Para la Confederación de Alcohólicos, Adictos en Rehabilitación y Familiares en España (Caarfe) es la cifra de alcohólicos en España que no están en tratamiento, y se calcula que hay entre 200.000 y 300.000 personas que deberían estar tratadas para superar esta adicción. La organización señala, además, que desde que una persona empieza a beber hasta que se diagnostica la dependencia pasa una media de diez o doce años porque cuesta mucho reconocer el problema, y el quid está en la sensibilización.
Desde la Asociación Valenciana de Exalcohólicos (Avex) lo corroboran. «Lo primero que hay que remarcar es que esto es una enfermedad y no un vicio, y lo segundo, que tiene cura, pero el tratamiento es para siempre: la abstinencia», señala la presidenta Mari Carmen Rochina. «Que hoy siga pesando tanto el estigma sobre las personas alcohólicas cuando somos una sociedad de lo más permisiva con el hecho de beber es una hipocresía», añade. Purificación Martínez es psicóloga clínica que presta servicio en la entidad. Recuerda cómo en los años noventa del siglo pasado hubo una movilización mediática sobre las adicciones.

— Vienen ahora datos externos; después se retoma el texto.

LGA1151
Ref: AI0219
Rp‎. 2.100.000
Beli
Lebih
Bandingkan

«En los 80, las drogas se habían llevado por delante a muchos jóvenes, estábamos concienciados con nuevas enfermedades como el sida. Además, a principios de los noventa comenzó la creación de la red sanitaria para el tratamiento de la dependencia y las televisiones, los matinales... prestaban mucho espacio a la temática, pero hoy en día lo echo mucho en falta. No hay nada que alerte sobre los riesgos del consumo», comenta. En una década hemos dejado de fumar, pero las cifras globales de alcoholismo incrementan. En cinco años el consumo diario ha crecido un 8,1% según la encuesta nacional de salud. «Tenemos una cultura a favor del alcohol. Hay localidades en las que es normal tomar doce chupitos de orujo. Cuatro bares a tres chupitos, te sale la cuenta. ¡Y eso como aperitivo!», comenta Martínez.

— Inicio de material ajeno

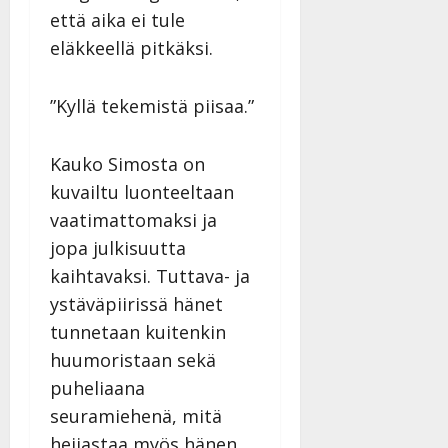
että aika ei tule
eläkkeellä pitkäksi.
”Kyllä tekemistä piisaa.”
Kauko Simosta on
kuvailtu luonteeltaan
vaatimattomaksi ja
jopa julkisuutta
kaihtavaksi. Tuttava- ja
ystäväpiirissä hänet
tunnetaan kuitenkin
huumoristaan sekä
puheliaana
seuramiehenä, mitä
heijastaa myös hänen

Para Laura (nombre ficticio) las copas de la comida de trabajo, las de después con los compañeros, las rutas del chupito de los fines de semana no eran más que la vertiente relacional que brinda el alcohol. «Siempre creí que el alcohol, en su medida, era hasta beneficioso —dice—. Me costó mucho reconocer que tenía un problema porque me costaba identificarme con la imagen que tenemos del alcohólico. Tenía un buen trabajo, soy una persona de formación alta, dos niños pequeños; todo iba bien hasta que comencé a levantarme por la mañana y me temblaban las manos si no consumía. Cada noche de desfase me decía que era la última, pero al día siguiente necesitaba el trago para seguir funcionando. Todo el mundo de mi alrededor se daba cuenta menos yo», explica. «Creo que estuve en silencio clínico más de diez años y luego tres en la vorágine», recuerda.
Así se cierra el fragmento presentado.